Records from a data collection

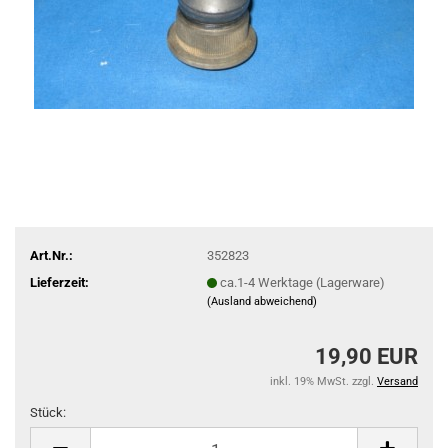
Art.Nr.:
352823
Lieferzeit:
ca.1-4 Werktage (Lagerware)
(Ausland abweichend)
19,90 EUR
inkl. 19% MwSt. zzgl.
Versand
Stück:
Stück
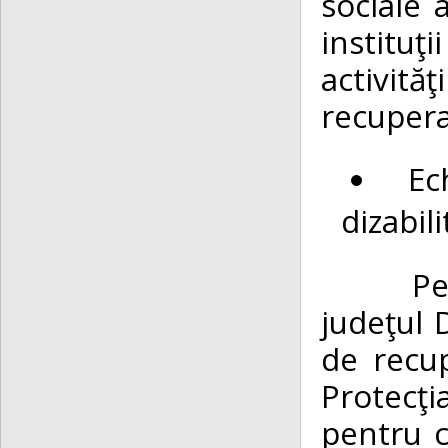
sociale 
instituţi
activit
recupera
Ec
dizabili
Pentru 
judeţul 
de recup
Protecţi
pentru co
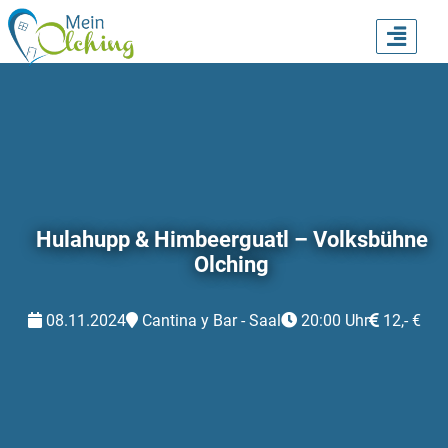
TOGG
NAVI
Hulahupp & Himbeerguatl – Volksbühne
Olching
08.11.2024
Cantina y Bar - Saal
20:00 Uhr
12,- €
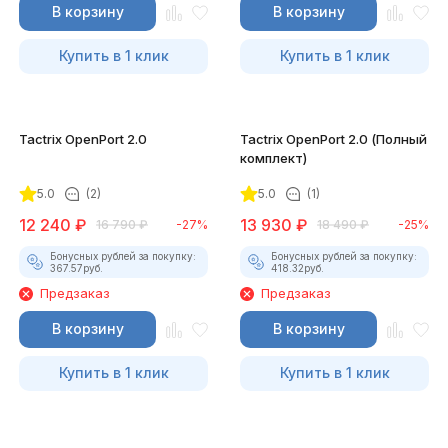
В корзину
В корзину
Купить в 1 клик
Купить в 1 клик
Tactrix OpenPort 2.0
Tactrix OpenPort 2.0 (Полный
комплект)
5.0
(2)
5.0
(1)
12 240
₽
13 930
₽
16 790
₽
-27%
18 490
₽
-25%
Бонусных рублей за покупку:
Бонусных рублей за покупку:
367.57
руб.
418.32
руб.
Предзаказ
Предзаказ
В корзину
В корзину
Купить в 1 клик
Купить в 1 клик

- **What you need to do**: Leave out the pictures, and write out exactly the lines from the line containing "Cantina y Bar - Saal" through the end of the records above.

- **Problem solution**:
Cantina y Bar - Saal
20:00 Uhr
12,- €
В корзину
В корзину
Купить в 1 клик
Купить в 1 клик
Tactrix OpenPort 2.0
Tactrix OpenPort 2.0 (Полный
комплект)
5.0
(2)
5.0
(1)
12 240
₽
13 930
₽
16 790
₽
-27%
18 490
₽
-25%
Бонусных рублей за покупку:
Бонусных рублей за покупку:
367.57
руб.
418.32
руб.
Предзаказ
Предзаказ
В корзину
В корзину
Купить в 1 клик
Купить в 1 клик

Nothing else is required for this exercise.